Our model for the next two examples is adapted from Obdurodon’s Generating a list of characters from a collection of Shakespeare plays in alphabetical order
. Try testing and exploring the XQuery scripts below with our Shakespeare collection on the newtFire eXist-db.
concatenated string
of results in plain text:This example returns the characters in Hamlet whose names end with the letter “o”, and outputs the number of characters in their names. To follow this example, you should review the string functions in XPath, so see part III on Strings in Obdurodon’s The XPath functions we use the most.
xquery version "3.1"; declare default element namespace "http://www.tei-c.org/ns/1.0"; let $hamlet := doc('/db/apps/shakespeare/data/ham.xml') let $speakers := distinct-values($hamlet//speaker) for $speaker in $speakers let $NameLength := string-length($speaker) where ends-with($speaker,'o') (:order by string-length($speaker):) (:commenting out! :) order by $NameLength (:return $speaker:) (:commenting out! :) return concat ($speaker, ' has ', $NameLength , ' characters.')
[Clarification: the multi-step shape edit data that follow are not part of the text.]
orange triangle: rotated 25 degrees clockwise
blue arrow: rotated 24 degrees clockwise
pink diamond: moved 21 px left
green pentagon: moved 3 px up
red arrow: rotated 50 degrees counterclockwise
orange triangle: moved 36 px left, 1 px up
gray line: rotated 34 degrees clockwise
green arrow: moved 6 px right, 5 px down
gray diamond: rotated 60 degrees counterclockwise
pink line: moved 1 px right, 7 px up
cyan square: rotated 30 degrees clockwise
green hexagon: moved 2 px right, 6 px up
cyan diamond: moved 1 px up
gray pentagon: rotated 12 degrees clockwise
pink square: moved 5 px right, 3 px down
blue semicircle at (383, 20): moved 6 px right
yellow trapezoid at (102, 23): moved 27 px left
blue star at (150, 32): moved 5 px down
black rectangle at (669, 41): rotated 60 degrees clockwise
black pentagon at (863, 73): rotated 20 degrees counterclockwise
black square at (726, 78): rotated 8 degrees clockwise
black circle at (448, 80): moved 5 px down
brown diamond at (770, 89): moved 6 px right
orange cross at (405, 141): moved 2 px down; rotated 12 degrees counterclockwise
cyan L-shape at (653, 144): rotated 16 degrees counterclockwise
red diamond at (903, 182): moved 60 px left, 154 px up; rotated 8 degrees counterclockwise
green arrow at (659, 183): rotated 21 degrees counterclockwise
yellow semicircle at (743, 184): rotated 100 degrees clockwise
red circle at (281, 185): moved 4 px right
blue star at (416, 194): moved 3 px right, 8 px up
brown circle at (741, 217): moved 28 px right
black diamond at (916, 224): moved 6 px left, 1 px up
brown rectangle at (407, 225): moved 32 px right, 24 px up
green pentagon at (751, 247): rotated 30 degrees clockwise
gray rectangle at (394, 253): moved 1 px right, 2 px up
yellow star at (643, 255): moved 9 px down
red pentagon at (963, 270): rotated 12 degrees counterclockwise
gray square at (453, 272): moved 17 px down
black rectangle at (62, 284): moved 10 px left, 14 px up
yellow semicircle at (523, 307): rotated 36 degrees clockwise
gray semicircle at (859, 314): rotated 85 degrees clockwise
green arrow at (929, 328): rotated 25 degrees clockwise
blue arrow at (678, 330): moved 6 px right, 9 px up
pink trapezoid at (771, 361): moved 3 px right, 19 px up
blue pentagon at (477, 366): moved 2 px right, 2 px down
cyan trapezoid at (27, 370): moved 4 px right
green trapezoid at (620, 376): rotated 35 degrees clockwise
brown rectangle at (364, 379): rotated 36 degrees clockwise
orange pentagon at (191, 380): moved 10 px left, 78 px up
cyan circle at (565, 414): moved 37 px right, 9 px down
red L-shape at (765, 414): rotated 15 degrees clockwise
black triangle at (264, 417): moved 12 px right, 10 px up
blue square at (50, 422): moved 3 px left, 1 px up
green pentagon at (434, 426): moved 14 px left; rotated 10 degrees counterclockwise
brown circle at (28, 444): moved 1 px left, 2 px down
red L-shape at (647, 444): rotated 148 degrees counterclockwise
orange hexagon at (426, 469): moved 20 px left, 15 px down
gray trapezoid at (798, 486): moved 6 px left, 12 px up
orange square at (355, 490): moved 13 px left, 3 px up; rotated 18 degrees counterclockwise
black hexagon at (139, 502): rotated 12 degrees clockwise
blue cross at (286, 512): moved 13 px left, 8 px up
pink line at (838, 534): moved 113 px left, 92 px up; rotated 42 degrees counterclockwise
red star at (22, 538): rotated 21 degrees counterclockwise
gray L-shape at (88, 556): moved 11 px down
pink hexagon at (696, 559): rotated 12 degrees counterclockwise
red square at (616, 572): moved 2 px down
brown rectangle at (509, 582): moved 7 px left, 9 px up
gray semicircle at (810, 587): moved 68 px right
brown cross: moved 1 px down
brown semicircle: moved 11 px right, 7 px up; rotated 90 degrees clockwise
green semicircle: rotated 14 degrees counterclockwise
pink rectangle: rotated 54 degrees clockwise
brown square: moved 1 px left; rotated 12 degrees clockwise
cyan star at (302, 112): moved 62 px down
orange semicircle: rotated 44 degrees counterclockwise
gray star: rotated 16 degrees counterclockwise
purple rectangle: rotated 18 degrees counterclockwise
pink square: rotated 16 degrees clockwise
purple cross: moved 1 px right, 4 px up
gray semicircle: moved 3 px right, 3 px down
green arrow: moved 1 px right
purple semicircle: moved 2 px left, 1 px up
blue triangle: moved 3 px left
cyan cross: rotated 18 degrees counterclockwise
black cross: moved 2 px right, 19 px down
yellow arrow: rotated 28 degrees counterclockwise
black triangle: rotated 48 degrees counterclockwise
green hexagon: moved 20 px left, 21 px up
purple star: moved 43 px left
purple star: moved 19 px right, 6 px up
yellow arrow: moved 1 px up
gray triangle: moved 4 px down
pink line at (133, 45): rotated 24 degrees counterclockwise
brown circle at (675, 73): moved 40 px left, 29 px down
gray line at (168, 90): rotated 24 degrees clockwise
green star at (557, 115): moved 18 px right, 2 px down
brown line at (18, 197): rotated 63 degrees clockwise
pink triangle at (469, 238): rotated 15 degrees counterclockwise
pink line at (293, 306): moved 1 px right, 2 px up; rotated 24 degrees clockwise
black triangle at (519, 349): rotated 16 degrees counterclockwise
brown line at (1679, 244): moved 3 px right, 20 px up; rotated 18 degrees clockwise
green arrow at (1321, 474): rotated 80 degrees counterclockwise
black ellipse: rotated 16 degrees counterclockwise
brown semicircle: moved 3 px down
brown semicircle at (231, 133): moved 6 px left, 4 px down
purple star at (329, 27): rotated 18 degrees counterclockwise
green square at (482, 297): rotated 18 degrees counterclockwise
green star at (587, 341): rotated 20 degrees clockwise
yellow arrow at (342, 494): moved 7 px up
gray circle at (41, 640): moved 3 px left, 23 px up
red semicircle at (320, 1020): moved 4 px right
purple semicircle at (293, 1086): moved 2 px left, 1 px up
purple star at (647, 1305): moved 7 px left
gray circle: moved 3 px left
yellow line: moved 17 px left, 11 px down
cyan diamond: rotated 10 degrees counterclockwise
Notice the positioning of two pairs of curly braces { }
in this XQuery code:
<html> <head><title>Title</title></head> <body>{
let $hamlet := doc('/db/apps/shakespeare/data/ham.xml') let $speakers := distinct-values($hamlet//speaker) for $speaker at $pos in $speakers (: The above line creates a special variable named $pos that identifies the position number of each speaker in the sequence of all the distinct speakers. We can use that position number in our output. :) let $speakerLength := string-length($speaker) where ends-with($speaker,'o') order by $speakerLength return <p>{
concat ($speaker, '#', $pos, ' has ', $speakerLength , ' characters')}
</p>}
</body> </html>
While we frequently write XQuery to output plain text or HTML, we can also write it to produce output code in a namespace, such as specialized forms of XML like TEI or KML. Above, when we were processing XQuery on a TEI file for the Pacific project, we used a convenient line of code at the top of the file:
declare default element namespace "http://www.tei-c.org/ns/1.0";
Using this means that the default format of all elements being processed and output iwll be in TEI, and that was fine for our processing above. It may not be okay, though, when you need to process the special Wordhoard TEI Shakespeare collection to convert its TEI elements into HTML elements. Here we need to declare two namespaces, and we have to make a decision which one should be the default. The other one that isn't marked as the default will have to be distinguished, using a namespace prefix, like this: tei:text
(for the TEI element <text>
). When transforming from TEI to HTML, we recommend setting the output HTML as the default namespace and treating TEI elements with prefixes (and generally speaking we suggest setting the namespace format of the output file as the default namespace in your XQuery code. Here is how to set a default namespace line and a namespace line that requires prefixes:
declare default element namespace "http://www.w3.org/1999/xhtml"; declare namespace tei="http://www.tei-c.org/ns/1.0"; (:Continue writing XQuery here... :)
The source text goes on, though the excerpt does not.